ゴールドマンサックスのCFO(最高財務責任者)マーティン・チャベス氏は、ゴールドマンサックスが仮想通貨のトレードデスクを開設する計画を取り止めたという報道は「フェイクニュース」だと断言。

顧客の要望に応えるために「ビットコインのデリバティブ(金融派生商品)」の開発を進めていると述べたとCNBCが6日に報じた。

市場ではトレードデスク開設中止のニュースが6日の仮想通貨相場急落のきっかけになったという見方が出ていた。

チャベス氏は、サンフランシスコで開かれていたテッククランチのコンフェレンスで次のように述べたという。

「この言葉を自分が使うとは思わなかったが、あのニュースはフェイクニュースだと言わざるを得ない」

その上で、ゴールドマンサックスは「顧客の需要があるため」ビットコインデリバティブの開発を進めていると発言したという。

ただ一方でチャベス氏は、「デジタル資産の検討内容は時間とともに変化していく」として具体的なスケジュールはまだわからない旨を説明した。

ゴールドマンサックスは5月以降、シカゴオプション取引所(CBOE)や米シカゴ先物市場(CME)が提供するビットコイン先物を顧客の代わりに取引するサービスを開始したが、ビットコインの現物取引はまだ始めていない。

チャベス氏はその理由を次のように解説した。

「現物のビットコインにはかなり興味を持っているが、一方で大きな課題が存在する。

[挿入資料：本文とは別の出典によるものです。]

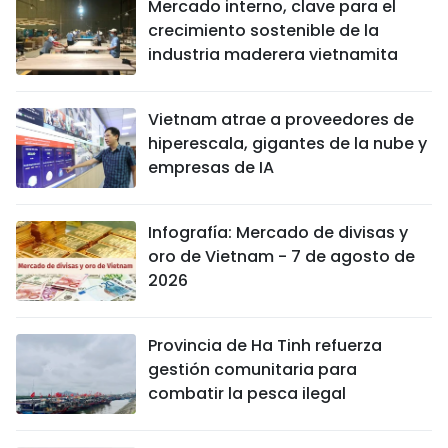
Mercado interno, clave para el
crecimiento sostenible de la
industria maderera vietnamita
Vietnam atrae a proveedores de
hiperescala, gigantes de la nube y
empresas de IA
Infografía: Mercado de divisas y
oro de Vietnam - 7 de agosto de
2026
Provincia de Ha Tinh refuerza
gestión comunitaria para
combatir la pesca ilegal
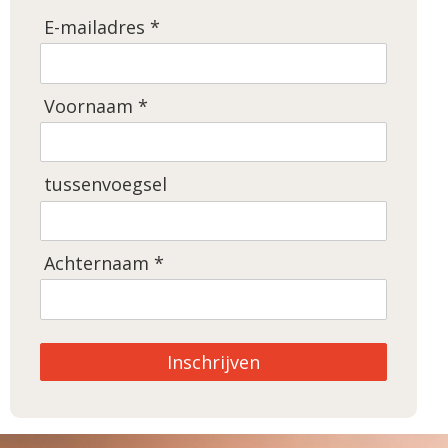
E-mailadres *
Voornaam *
tussenvoegsel
Achternaam *
Inschrijven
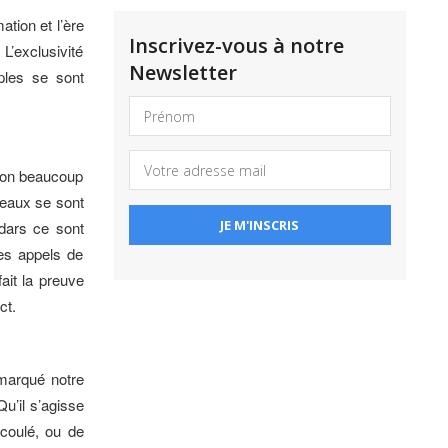
ation et l’ère
Inscrivez-vous à notre
L’exclusivité
Newsletter
ples se sont
tion beaucoup
éseaux se sont
adars ce sont
les appels de
ait la preuve
ct.
 marqué notre
u’il s’agisse
écoulé, ou de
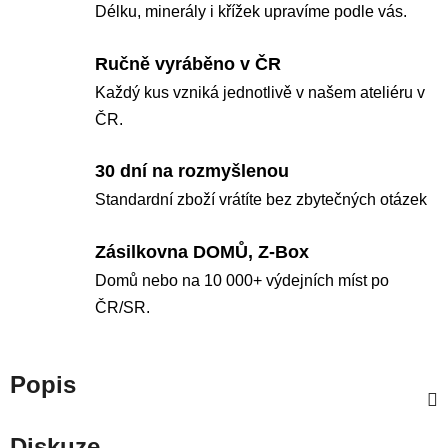
Délku, minerály i křížek upravíme podle vás.
Ručně vyráběno v ČR
Každý kus vzniká jednotlivě v našem ateliéru v
ČR.
30 dní na rozmyšlenou
Standardní zboží vrátíte bez zbytečných otázek
Zásilkovna DOMŮ, Z-Box
Domů nebo na 10 000+ výdejních míst po
ČR/SR.
Popis
Diskuze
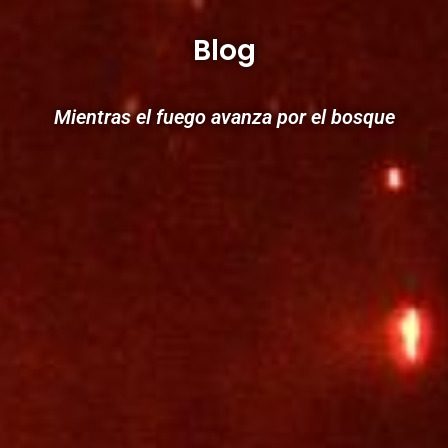
Blog
Mientras el fuego avanza por el bosque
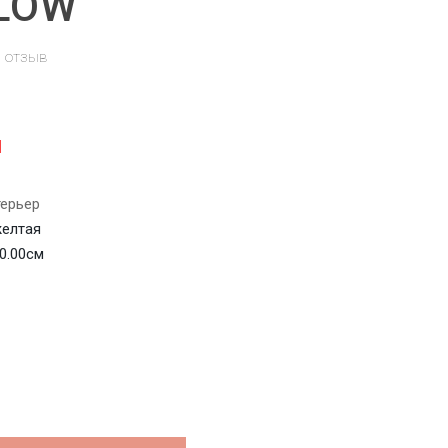
LOW
ь отзыв
н
терьер
желтая
 0.00см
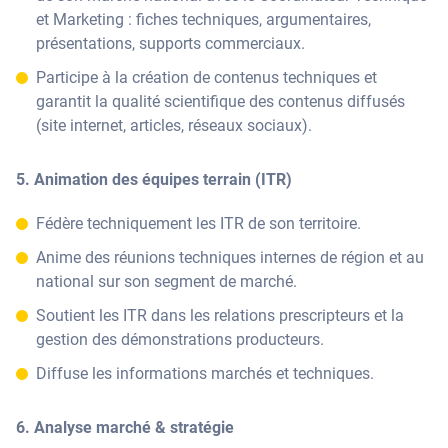
et Marketing : fiches techniques, argumentaires,
présentations, supports commerciaux.
Participe à la création de contenus techniques et
garantit la qualité scientifique des contenus diffusés
(site internet, articles, réseaux sociaux).
5. Animation des équipes terrain (ITR)
Fédère techniquement les ITR de son territoire.
Anime des réunions techniques internes de région et au
national sur son segment de marché.
Soutient les ITR dans les relations prescripteurs et la
gestion des démonstrations producteurs.
Diffuse les informations marchés et techniques.
6. Analyse marché & stratégie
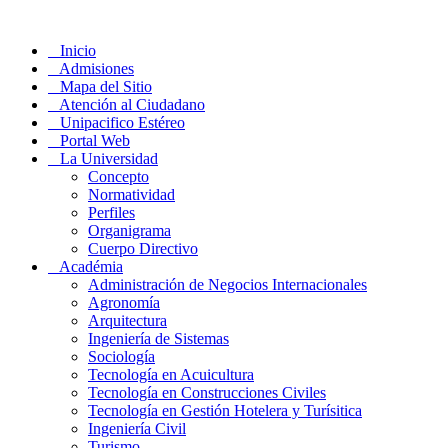
Inicio
Admisiones
Mapa del Sitio
Atención al Ciudadano
Unipacifico Estéreo
Portal Web
La Universidad
Concepto
Normatividad
Perfiles
Organigrama
Cuerpo Directivo
Académia
Administración de Negocios Internacionales
Agronomía
Arquitectura
Ingeniería de Sistemas
Sociología
Tecnología en Acuicultura
Tecnología en Construcciones Civiles
Tecnología en Gestión Hotelera y Turísitica
Ingeniería Civil
Turismo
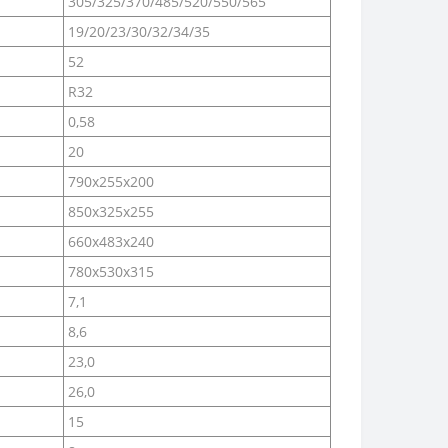
305/325/370/485/520/550/565
19/20/23/30/32/34/35
52
R32
0,58
20
790x255x200
850x325x255
660x483x240
780x530x315
7,1
8,6
23,0
26,0
15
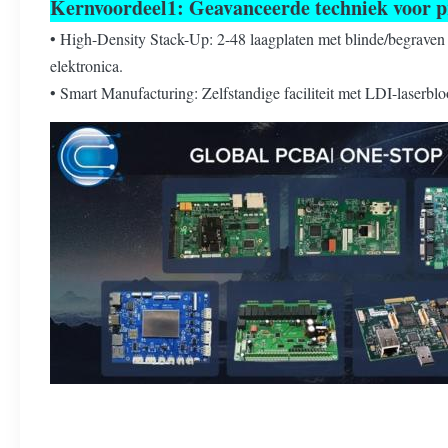
Kernvoordeel
1: Geavanceerde techniek voor p
• High-Density Stack-Up: 2-48 laagplaten met blinde/begraven 
elektronica.
• Smart Manufacturing: Zelfstandige faciliteit met LDI-laserb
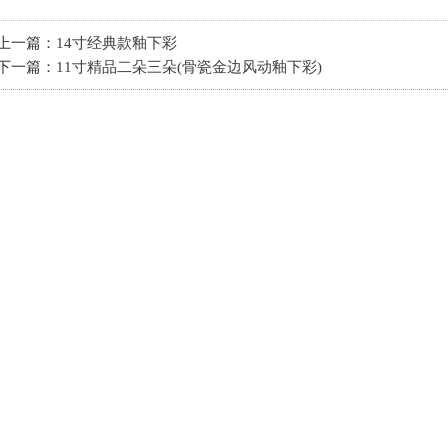
上一篇：
14寸经典款釉下彩
下一篇：
11寸精品二朵三朵(骨瓷金边风动釉下彩)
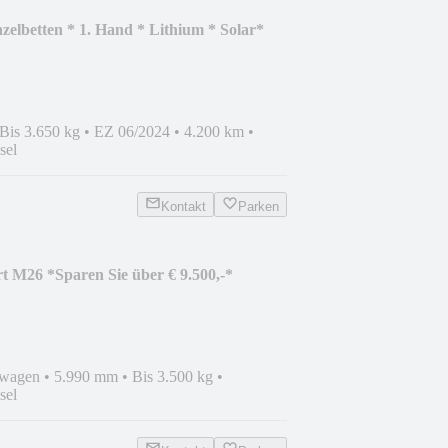
zelbetten * 1. Hand * Lithium * Solar*
Bis 3.650 kg
•
EZ 06/2024
•
4.200 km
•
sel
Kontakt
Parken
t M26 *Sparen Sie über € 9.500,-*
nwagen
•
5.990 mm
•
Bis 3.500 kg
•
sel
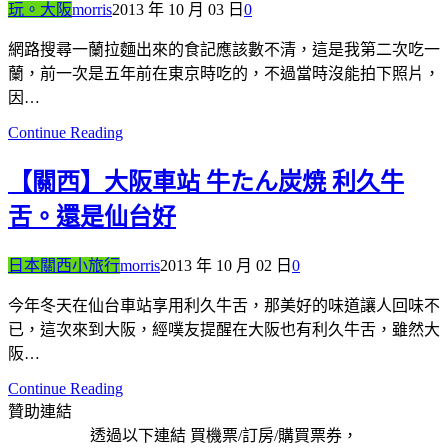
玩。大阪
morris
2013 年 10 月 03 日
0
網路搜尋一蘭拉麵出來的食記應該數不清，這是我第二次吃一
蘭，前一次是五年前在東京時吃的，不過當時沒能拍下照片，
因…
Continue Reading
【關西】大阪車站 牛たん炭焼 利久牛
舌。還是仙台好
日本關西小旅行
morris
2013 年 10 月 02 日
0
今年冬天在仙台車站享用利久牛舌，那美好的味道讓人回味不
已，這次來到大阪，經噗友提醒在大阪也有利久牛舌，雖然大
阪…
Continue Reading
贊助連結
透過以下連結 買機票/訂房/購買票券，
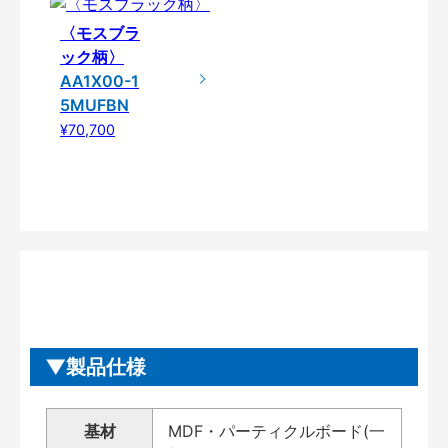
〈モスブラ
ック柄〉
AA1X00-1
5MUFBN
¥70,700
製品仕様
基材
MDF・パーティクルボード(一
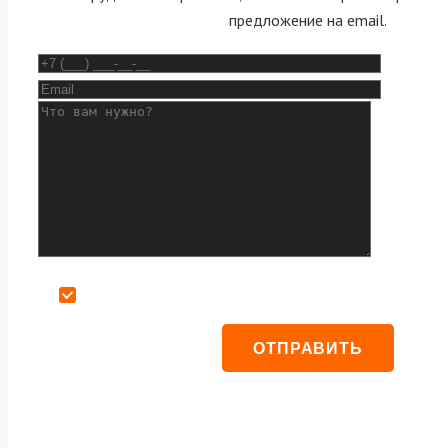
предложение на email.
Даю согласие на обработку персональных данных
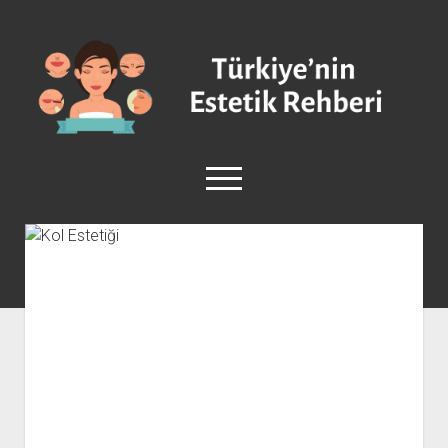
Türkiye'nin
Estetik
Rehberi
-
Plastik
menüyü
Cerrahi
aç
facebook
instagram
Anasayfa
Burun Estetiği
Göğüs Estetiği
Vücut Estetiği
Yüz Estetiği
Sağlık ve Güzellik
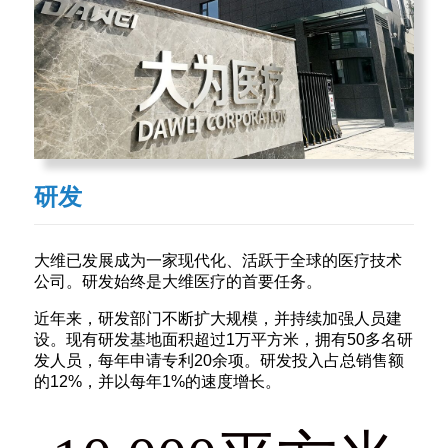
研发
大维已发展成为一家现代化、活跃于全球的医疗技术
公司。研发始终是大维医疗的首要任务。
近年来，研发部门不断扩大规模，并持续加强人员建
设。现有研发基地面积超过1万平方米，拥有50多名研
发人员，每年申请专利20余项。研发投入占总销售额
的12%，并以每年1%的速度增长。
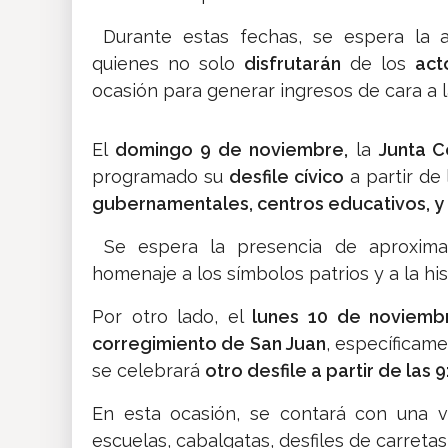
Durante estas fechas, se espera la 
quienes no solo
disfrutarán
de los
act
ocasión para generar ingresos de cara a la
El
domingo 9 de noviembre,
la
Junta C
programado su
desfile cívico
a partir de 
gubernamentales, centros educativos, y
Se espera la presencia de aproximad
homenaje a los símbolos patrios y a la his
Por otro lado, el
lunes 10 de noviemb
corregimiento de San Juan
, específicam
se celebrará
otro desfile a partir de las 
En esta ocasión, se contará con una va
escuelas, cabalgatas, desfiles de carreta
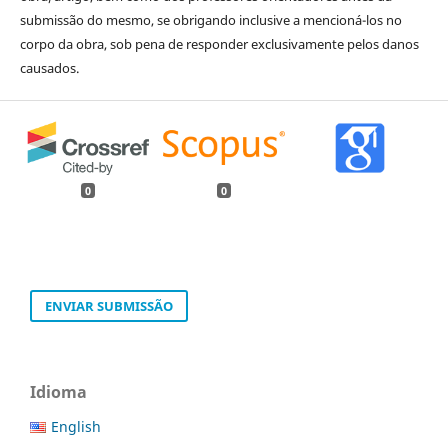
submissão do mesmo, se obrigando inclusive a mencioná-los no
corpo da obra, sob pena de responder exclusivamente pelos danos
causados.
0
0
ENVIAR SUBMISSÃO
Idioma
English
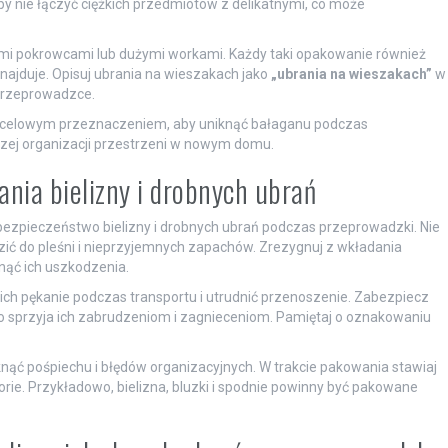
by nie łączyć ciężkich przedmiotów z delikatnymi, co może
ymi pokrowcami lub dużymi workami. Każdy taki opakowanie również
ajduje. Opisuj ubrania na wieszakach jako
„ubrania na wieszakach”
w
 przeprowadzce.
docelowym przeznaczeniem, aby uniknąć bałaganu podczas
zej organizacji przestrzeni w nowym domu.
nia bielizny i drobnych ubrań
bezpieczeństwo bielizny i drobnych ubrań podczas przeprowadzki. Nie
ić do pleśni i nieprzyjemnych zapachów. Zrezygnuj z wkładania
nąć ich uszkodzenia.
ch pękanie podczas transportu i utrudnić przenoszenie. Zabezpiecz
o sprzyja ich zabrudzeniom i zagnieceniom. Pamiętaj o oznakowaniu
knąć pośpiechu i błędów organizacyjnych. W trakcie pakowania stawiaj
rie. Przykładowo, bielizna, bluzki i spodnie powinny być pakowane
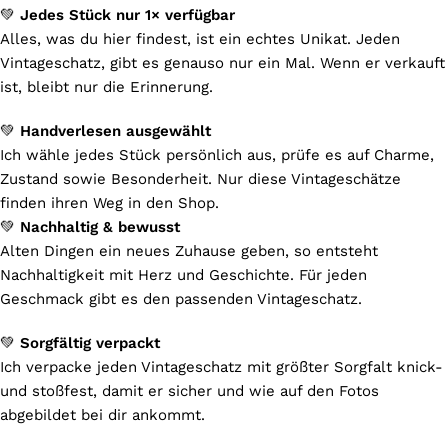
💚
Jedes Stück nur 1× verfügbar
Alles, was du hier findest, ist ein echtes Unikat. Jeden
Vintageschatz, gibt es genauso nur ein Mal. Wenn er verkauft
ist, bleibt nur die Erinnerung.
💚
Handverlesen ausgewählt
Ich wähle jedes Stück persönlich aus, prüfe es auf Charme,
Zustand sowie Besonderheit. Nur diese Vintageschätze
finden ihren Weg in den Shop.
💚
Nachhaltig & bewusst
Alten Dingen ein neues Zuhause geben, so entsteht
Nachhaltigkeit mit Herz und Geschichte. Für jeden
Geschmack gibt es den passenden Vintageschatz.
💚
Sorgfältig verpackt
Ich verpacke jeden Vintageschatz mit größter Sorgfalt knick-
und stoßfest, damit er sicher und wie auf den Fotos
abgebildet bei dir ankommt.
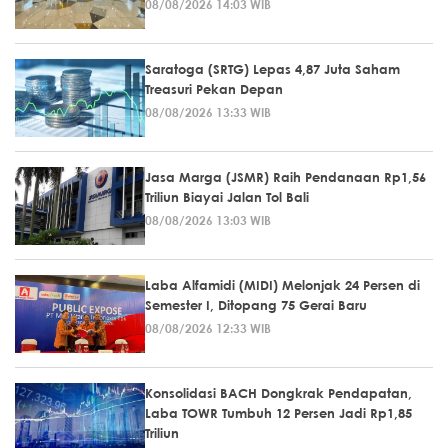
08/08/2026 14:03 WIB
Saratoga (SRTG) Lepas 4,87 Juta Saham
Treasuri Pekan Depan
08/08/2026 13:33 WIB
Jasa Marga (JSMR) Raih Pendanaan Rp1,56
Triliun Biayai Jalan Tol Bali
08/08/2026 13:03 WIB
Laba Alfamidi (MIDI) Melonjak 24 Persen di
Semester I, Ditopang 75 Gerai Baru
08/08/2026 12:33 WIB
Konsolidasi BACH Dongkrak Pendapatan,
Laba TOWR Tumbuh 12 Persen Jadi Rp1,85
Triliun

カストディ(資産管理)の観点から、我々はまだ機関投資家に安全な水準のカストディサービスを提供できないと考えている。そうした制度が構築されるのには興味があるが、長い道のりだと思う」

一部のアナリストは、ゴールドマンサックスが機関投資家を巻き込むことが難しいと考えているのではないかとみていた。

RBCキャピタルのミッチ・スティーブ氏は「トレードデスク開設中止」のニュースを受けて、ゴールドマンサックスは「機関投資家を巻き込むたの次のステップとして、ビットコインETFが承認されなければいけないということに気づいたのだろう」と分析した。

また、そもそも6日の仮想通貨相場急落は、ゴールドマンサックスのニュースではなく、仮想通貨両替サービスを手がけるシェイプシフトの運営上の方針転換だという見方が出ている。